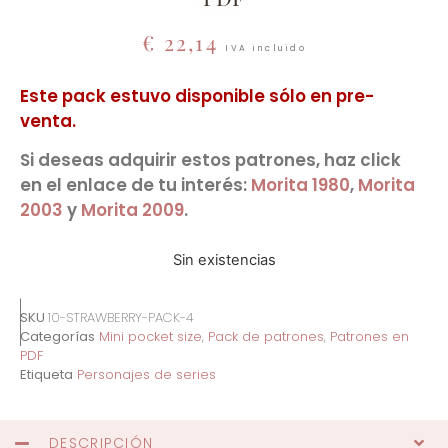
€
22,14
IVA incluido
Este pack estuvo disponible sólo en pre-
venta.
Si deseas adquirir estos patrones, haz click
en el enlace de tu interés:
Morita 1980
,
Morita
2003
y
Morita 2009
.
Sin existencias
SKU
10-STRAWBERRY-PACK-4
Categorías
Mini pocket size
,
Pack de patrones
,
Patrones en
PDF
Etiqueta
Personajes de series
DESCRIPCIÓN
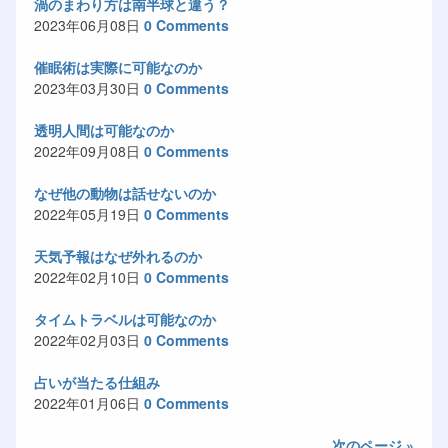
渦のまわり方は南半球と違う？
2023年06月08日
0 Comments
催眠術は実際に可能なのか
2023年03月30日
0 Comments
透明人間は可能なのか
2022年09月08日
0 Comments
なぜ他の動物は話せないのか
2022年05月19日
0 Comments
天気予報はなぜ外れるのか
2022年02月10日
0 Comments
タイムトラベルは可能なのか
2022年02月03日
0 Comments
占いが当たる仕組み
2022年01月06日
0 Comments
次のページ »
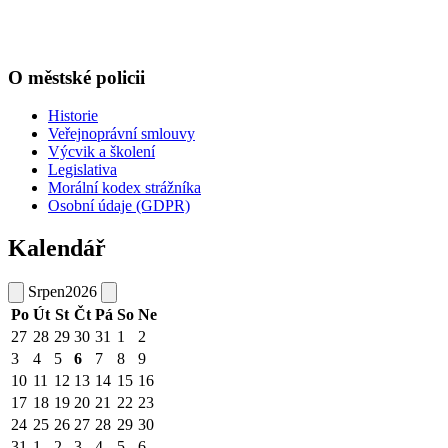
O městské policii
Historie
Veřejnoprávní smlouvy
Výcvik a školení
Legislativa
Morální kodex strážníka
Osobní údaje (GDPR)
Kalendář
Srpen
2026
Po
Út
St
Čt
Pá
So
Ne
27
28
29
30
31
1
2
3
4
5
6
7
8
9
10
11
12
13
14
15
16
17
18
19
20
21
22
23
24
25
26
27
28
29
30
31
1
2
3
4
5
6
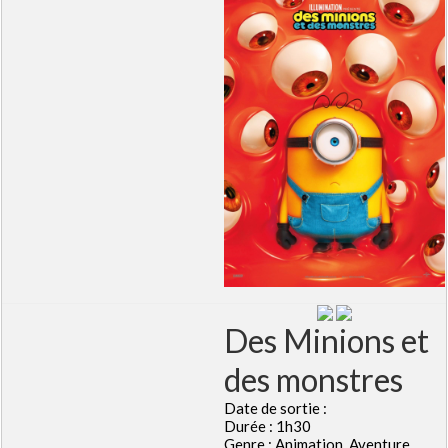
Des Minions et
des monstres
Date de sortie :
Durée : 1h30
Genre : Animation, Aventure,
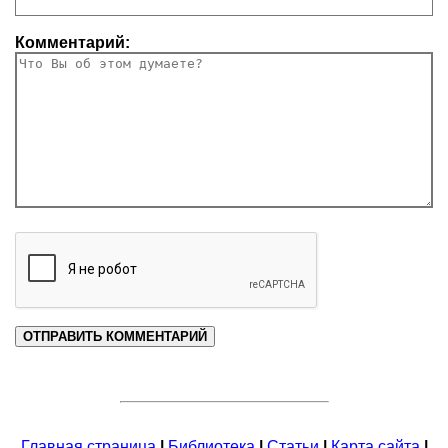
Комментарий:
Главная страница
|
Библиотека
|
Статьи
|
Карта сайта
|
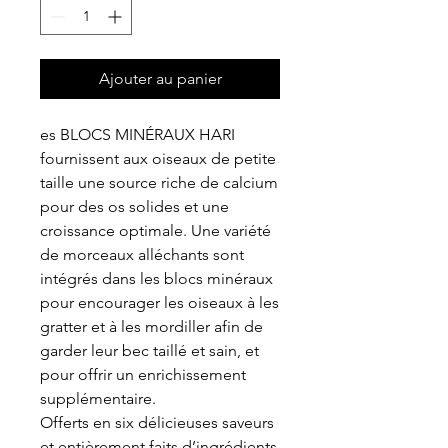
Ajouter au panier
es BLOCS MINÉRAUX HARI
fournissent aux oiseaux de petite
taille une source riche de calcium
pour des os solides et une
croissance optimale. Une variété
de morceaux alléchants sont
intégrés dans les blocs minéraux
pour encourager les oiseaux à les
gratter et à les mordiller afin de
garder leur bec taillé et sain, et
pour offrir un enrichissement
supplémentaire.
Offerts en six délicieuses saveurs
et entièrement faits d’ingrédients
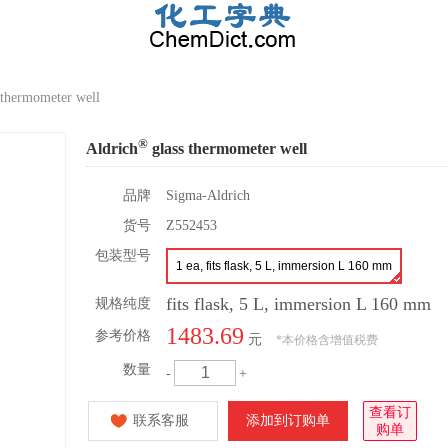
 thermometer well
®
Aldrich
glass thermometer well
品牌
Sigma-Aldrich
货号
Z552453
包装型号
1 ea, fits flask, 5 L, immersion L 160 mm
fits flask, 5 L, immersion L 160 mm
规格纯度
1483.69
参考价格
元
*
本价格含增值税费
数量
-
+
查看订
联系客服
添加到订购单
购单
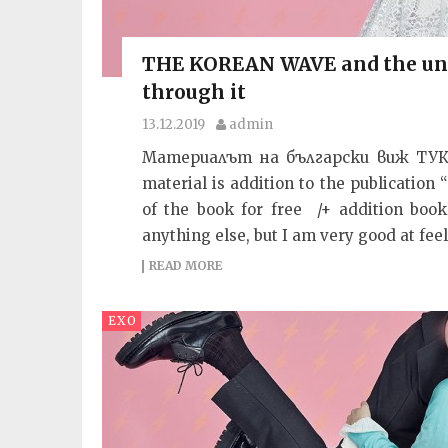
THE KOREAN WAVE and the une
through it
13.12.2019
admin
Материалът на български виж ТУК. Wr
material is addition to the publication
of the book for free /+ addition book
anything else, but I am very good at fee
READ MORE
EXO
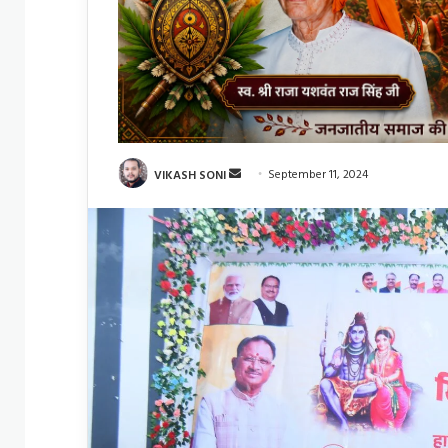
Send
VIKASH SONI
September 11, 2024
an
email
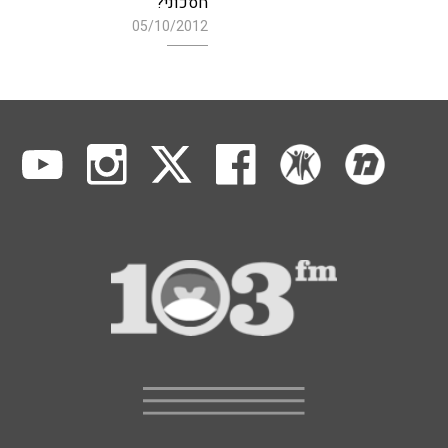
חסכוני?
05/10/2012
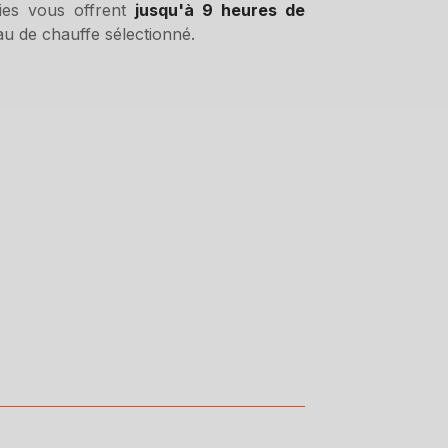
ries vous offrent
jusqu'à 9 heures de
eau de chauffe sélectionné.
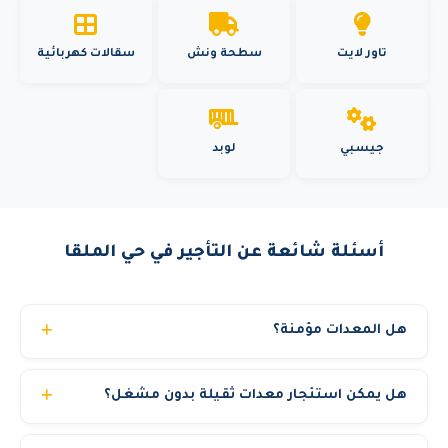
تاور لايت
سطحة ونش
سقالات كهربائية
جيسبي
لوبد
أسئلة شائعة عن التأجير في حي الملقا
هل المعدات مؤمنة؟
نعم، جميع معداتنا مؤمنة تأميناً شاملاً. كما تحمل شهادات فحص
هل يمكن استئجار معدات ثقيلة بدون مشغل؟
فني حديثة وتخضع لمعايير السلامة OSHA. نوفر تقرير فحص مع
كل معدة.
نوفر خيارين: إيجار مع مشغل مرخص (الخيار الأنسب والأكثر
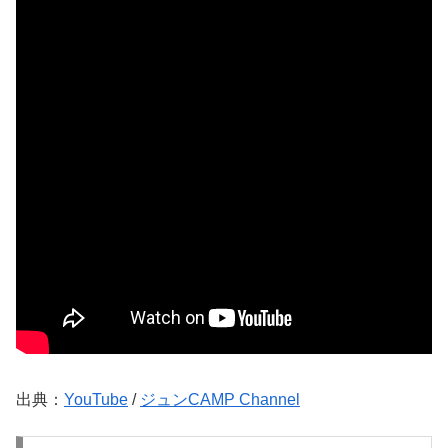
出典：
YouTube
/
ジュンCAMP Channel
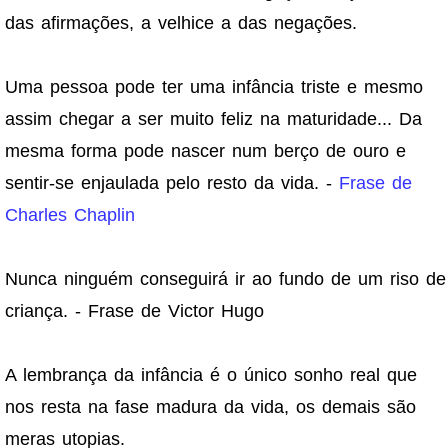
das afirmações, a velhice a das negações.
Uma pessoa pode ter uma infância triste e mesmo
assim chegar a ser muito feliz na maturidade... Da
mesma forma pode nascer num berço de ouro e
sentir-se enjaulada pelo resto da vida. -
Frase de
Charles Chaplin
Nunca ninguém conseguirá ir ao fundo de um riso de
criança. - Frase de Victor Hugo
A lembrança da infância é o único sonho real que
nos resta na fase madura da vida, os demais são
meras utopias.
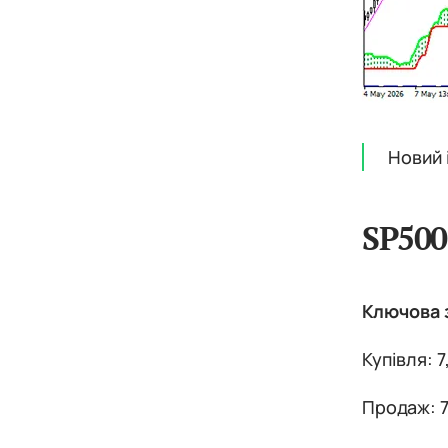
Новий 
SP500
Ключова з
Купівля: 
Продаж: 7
——
### WHAT IS BEING ASKED
Where in the entries does the word "flask" occur? Copy out each line that has it.

### SOLUTION FOR THIS EXERCISE
1 ea, fits flask, 5 L, immersion L 160 mm
fits flask, 5 L, immersion L 160 mm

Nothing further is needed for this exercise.